DAPT aumentó fuertemente el número de células de la punta endotelial por brotes de vasos que tienen un fenotipo de desorientación incluso a dosis bajas, en comparación con DC101. Se observó una brotación defectuosa de los vasos en las eEB de telangiectasia hemorrágica hereditaria del control de ACVRL1 y los genotipos heterocigotos ACVRL1 con numerosos fenotipos de desorientación que brotan en ángulos aleatorios en relación con los vasos parentales.

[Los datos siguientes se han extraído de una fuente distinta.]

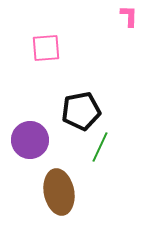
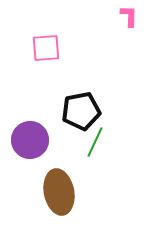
green line: moved 5 px left, 5 px up
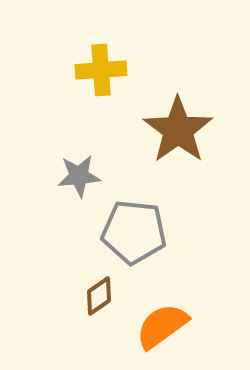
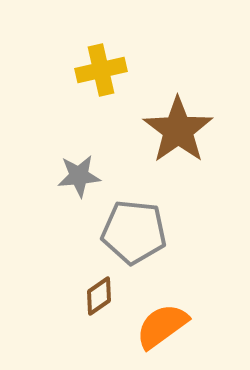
yellow cross: rotated 9 degrees counterclockwise
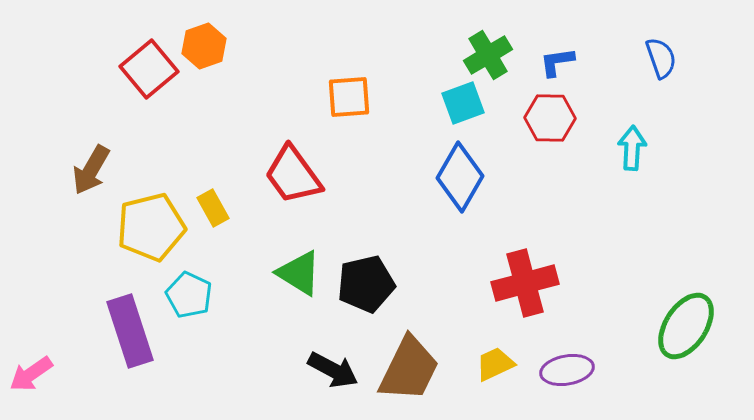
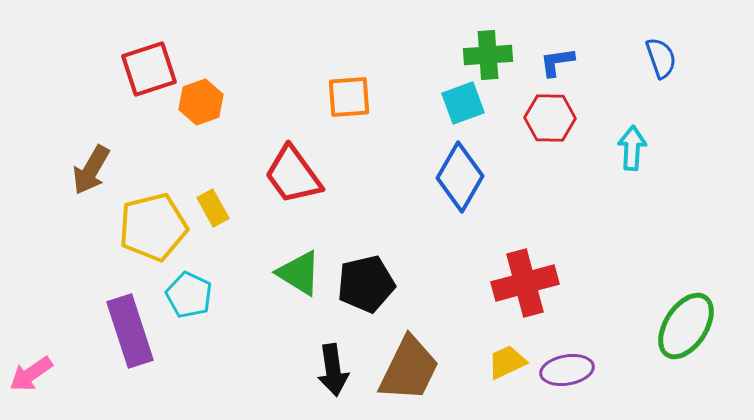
orange hexagon: moved 3 px left, 56 px down
green cross: rotated 27 degrees clockwise
red square: rotated 22 degrees clockwise
yellow pentagon: moved 2 px right
yellow trapezoid: moved 12 px right, 2 px up
black arrow: rotated 54 degrees clockwise
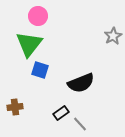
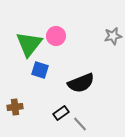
pink circle: moved 18 px right, 20 px down
gray star: rotated 18 degrees clockwise
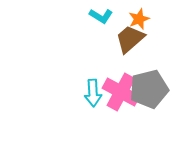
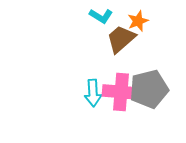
orange star: moved 1 px left, 2 px down
brown trapezoid: moved 9 px left
pink cross: rotated 24 degrees counterclockwise
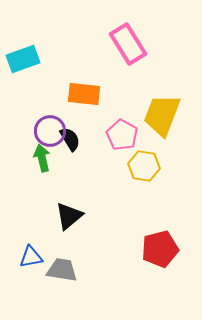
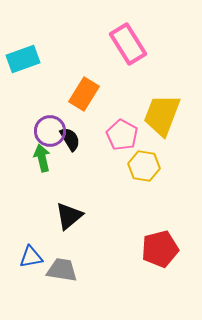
orange rectangle: rotated 64 degrees counterclockwise
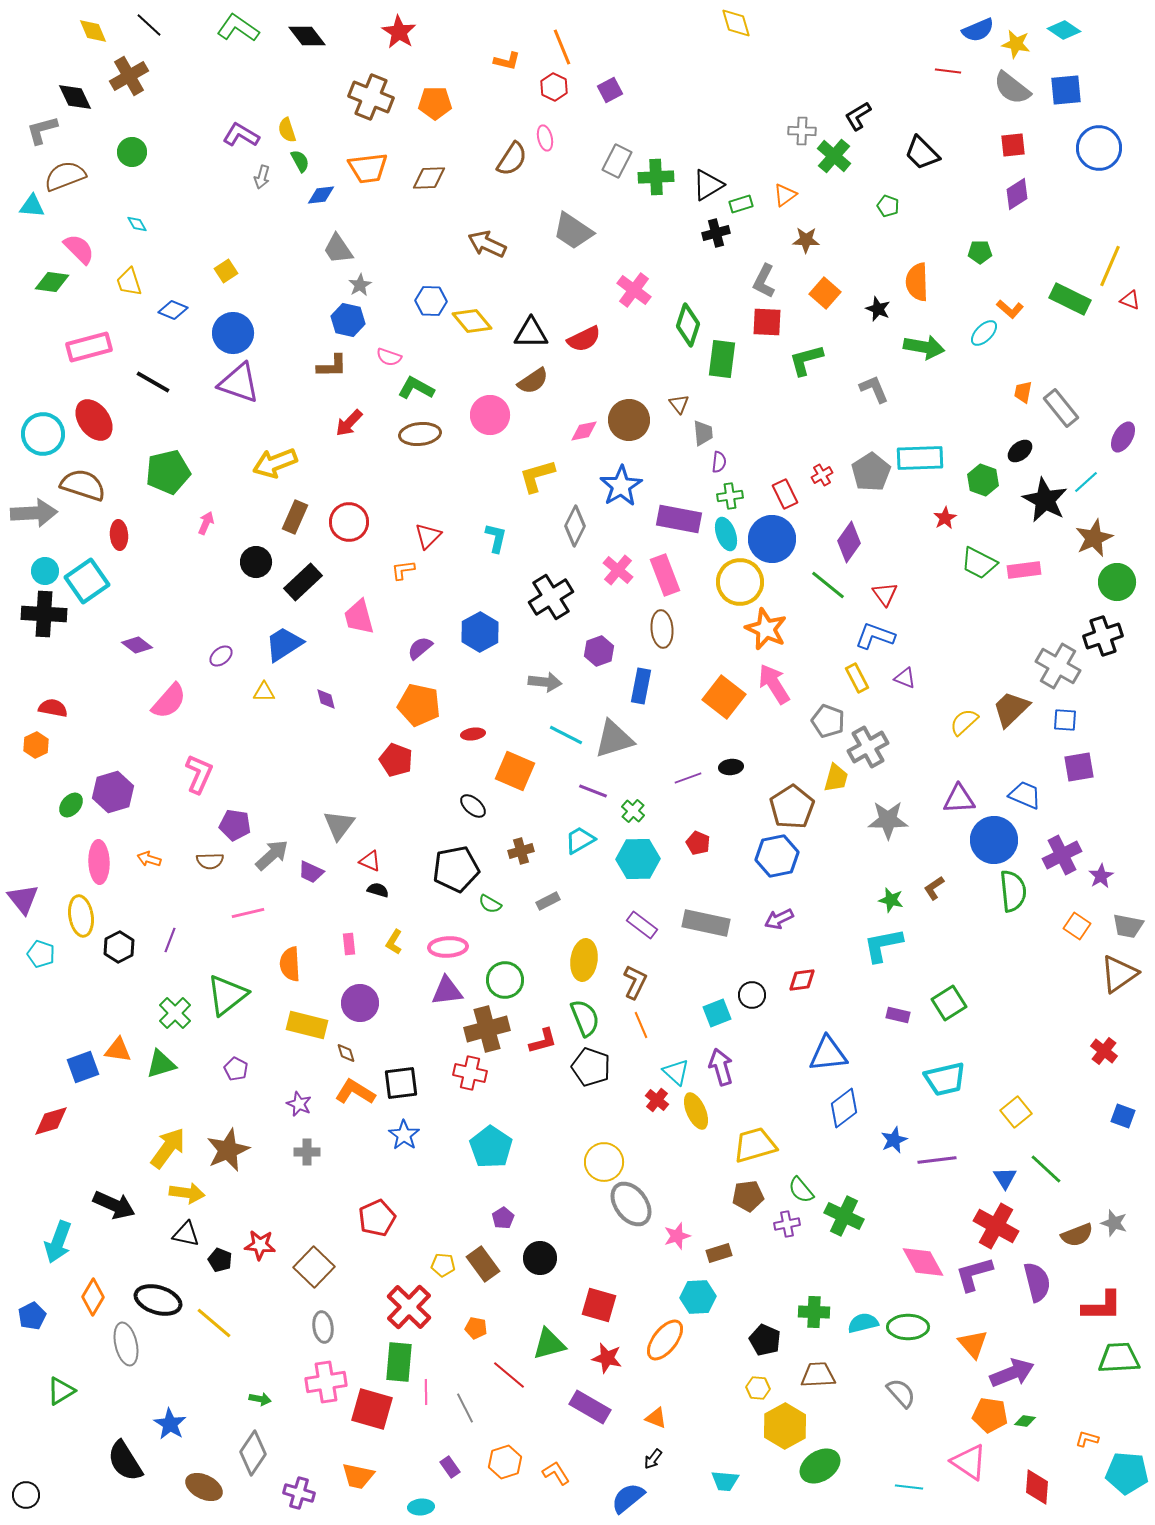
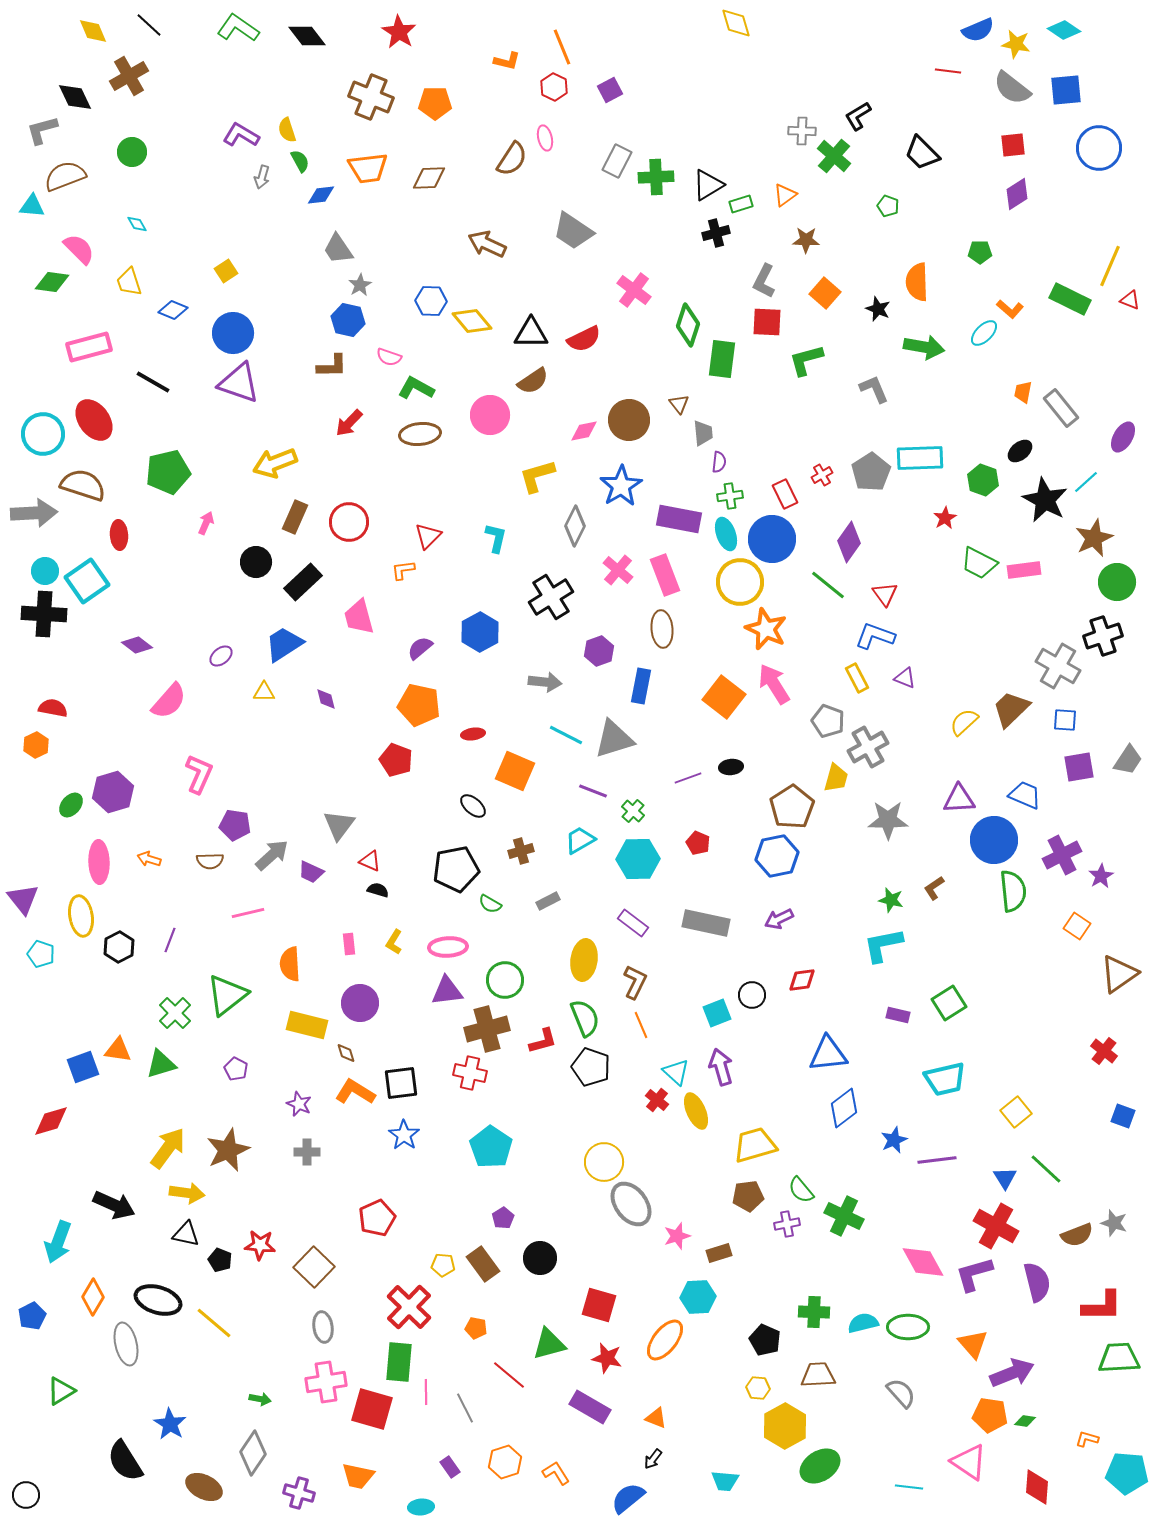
purple rectangle at (642, 925): moved 9 px left, 2 px up
gray trapezoid at (1128, 926): moved 166 px up; rotated 68 degrees counterclockwise
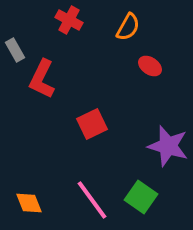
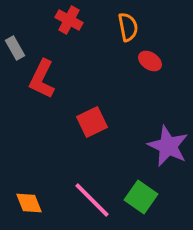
orange semicircle: rotated 40 degrees counterclockwise
gray rectangle: moved 2 px up
red ellipse: moved 5 px up
red square: moved 2 px up
purple star: rotated 9 degrees clockwise
pink line: rotated 9 degrees counterclockwise
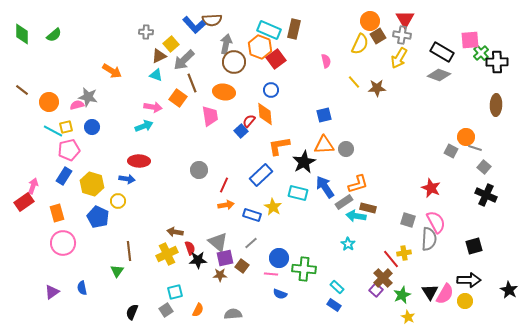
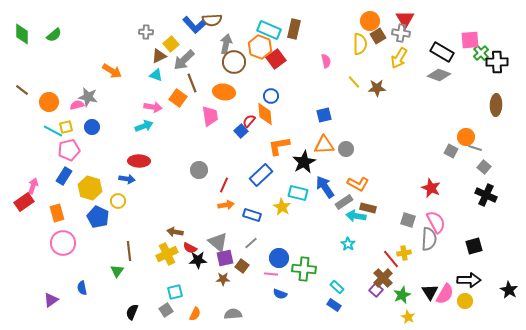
gray cross at (402, 35): moved 1 px left, 2 px up
yellow semicircle at (360, 44): rotated 25 degrees counterclockwise
blue circle at (271, 90): moved 6 px down
yellow hexagon at (92, 184): moved 2 px left, 4 px down
orange L-shape at (358, 184): rotated 45 degrees clockwise
yellow star at (273, 207): moved 9 px right
red semicircle at (190, 248): rotated 136 degrees clockwise
brown star at (220, 275): moved 3 px right, 4 px down
purple triangle at (52, 292): moved 1 px left, 8 px down
orange semicircle at (198, 310): moved 3 px left, 4 px down
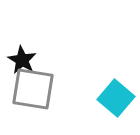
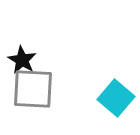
gray square: rotated 6 degrees counterclockwise
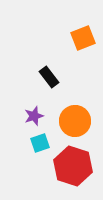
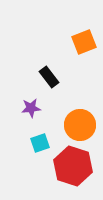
orange square: moved 1 px right, 4 px down
purple star: moved 3 px left, 8 px up; rotated 12 degrees clockwise
orange circle: moved 5 px right, 4 px down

Las mezclas de una línea mESC de tipo salvaje en una proporción de uno a uno con una línea de tipo salvaje mESC no marcada, condujeron a una contribución igual a las principales células de la punta endotelial.

Se realizó un análisis microscópico de esta EB quimérica representativa para identificar el origen genotípico de las principales células de la punta endotelial. Para cuantificar la cobertura celular mural del brote del vaso, se fijaron y tiñeron EB para marcadores de células endoteliales, PECAM, y marcador de células murales, actina alfa del músculo liso. Una imagen de gran aumento reveló que un brote de vaso individual estaba rodeado por celdas murales.

La transformación binaria se realizó después de la separación del canal de color y se cuantificó la proporción de vasos PECAM positivos cubiertos por células murales alfa SMA positivas. Los antecedentes genéticos de la línea de células madre embrionarias también son un factor clave que los investigadores deben considerar, ya que algunas líneas brotan mejor que otras. Este método se puede utilizar para realizar cribado genético utilizando enfoques de ARNi o un banco de células madre embrionarias de ratón que albergan mutaciones genéticas.